Because Reed provided a clear and neutral rule that protected the freedom of speech from governmental caprice and viewpoint discrimination, I would adhere to that precedent….
Also, Justice Alito’s disapproval:
The Court points out that, according to the rules in force at the time petitioner’s requests were denied, signs could be considered off-premises if they “advertise”.[ed]The “person”, among other things, is a “person or activity. …Servic[e]It is not on the same site as the sign” or “directly[ed]Persons to other locations than that on the site. Think about what the definition means for signs placed outside a commercial establishment’s front windows, like a coffee shop. The sign that advertises a coffee drink would be considered on-premises. But what if the owner mounted a sign saying something else? “Contribute towards X’s legal defence fund,” or “Free COVID testing at Y pharmacie” or “Attend the City Council meeting to discuss Z.” All of these signs could be considered off-premises signs and thus would not be allowed. Discrimination based on topic or subject is the practice of giving different treatment to signs about new beverages and signs regarding social and political issues.
Justice Breyer authored a separate concurendum arguing in favor of generally more of an balancing approach for free speech questions in which content discrimination is less important. But no Justice else supported that view (which was similar to Justice Stevens’s back in his day).
In practice, however, it is unlikely that the holding will have any effect on the outcome of most cases. Justice Thomas said that the Court might be able to affect whether or not the Court overrules the controversial decision. Colorado v. Hill (2000); Hill had upheld as content-neutral a regulation of speech outside medical facilities when the speech was said “for the purpose of … engaging in oral protest, education, or counseling.” Although there may be more such laws out there, I believe that most of them are very few.
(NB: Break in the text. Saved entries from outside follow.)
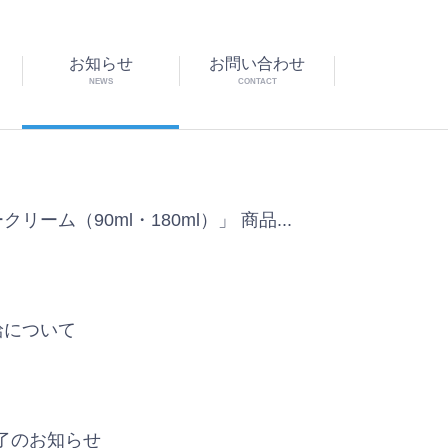
お知らせ
お問い合わせ
NEWS
CONTACT
ーム（90ml・180ml）」 商品...
給について
了のお知らせ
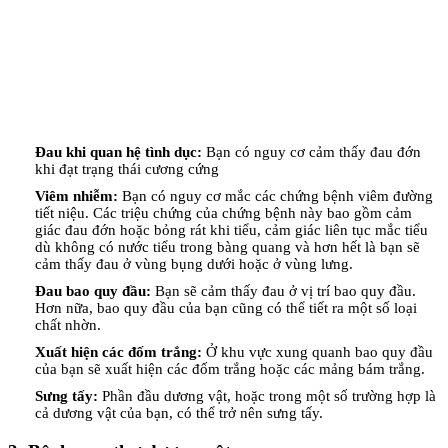
Đau khi quan hệ tình dục:
Bạn có nguy cơ cảm thấy đau đớn
khi đạt trạng thái cương cứng
Viêm nhiễm:
Bạn có nguy cơ mắc các chứng bệnh viêm đường
tiết niệu. Các triệu chứng của chứng bệnh này bao gồm cảm
giác đau đớn hoặc bỏng rát khi tiểu, cảm giác liên tục mắc tiểu
dù không có nước tiểu trong bàng quang và hơn hết là bạn sẽ
cảm thấy đau ở vùng bụng dưới hoặc ở vùng lưng.
Đau bao quy đầu:
Bạn sẽ cảm thấy đau ở vị trí bao quy đầu.
Hơn nữa, bao quy đầu của bạn cũng có thể tiết ra một số loại
chất nhờn.
Xuất hiện các đốm trắng:
Ở khu vực xung quanh bao quy đầu
của bạn sẽ xuất hiện các đốm trắng hoặc các mảng bám trắng.
Sưng tấy:
Phần đầu dương vật, hoặc trong một số trường hợp là
cả dương vật của bạn, có thể trở nên sưng tấy.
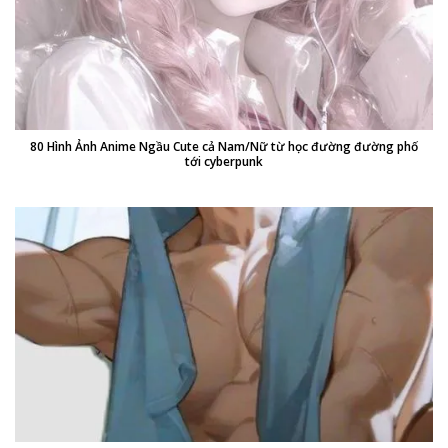
80 Hình Ảnh Anime Ngầu Cute cả Nam/Nữ từ học đường đường phố
tới cyberpunk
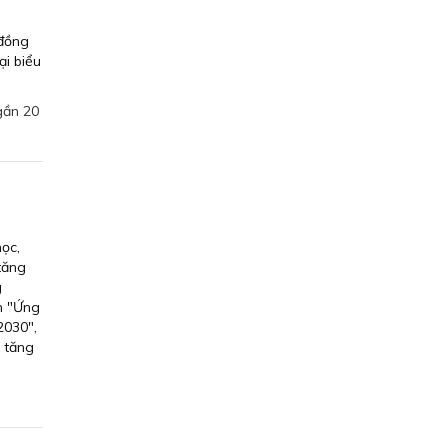
 đồng
i biểu
gần 20
ọc,
tăng
g
án "Ứng
2030",
a tăng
Notably, the majority of respondents didn’t mention either. Hill Oder McCullen v. CoakleyThis is the 2014 case, which supported the requirement[s]”Enforcement Authorities” to “examine the contents of the message to determine if a violation occurred.” Test, even though there is no evidence that the McCullen Majority included four out of five Justices from the Austin Majority (Chief Justice Roberts, Justices Breyer and Sotomayor and Kagan). None of these opinions addressed the cases of “erogenous zonation”, such as City of Renton against Playtime Theatres, Inc. (1986), which treated restrictions on pornographic bookstores and theaters as content-neutral on a “secondary effects” theory, even though those restrictions seem to be clear subject-matter restrictions.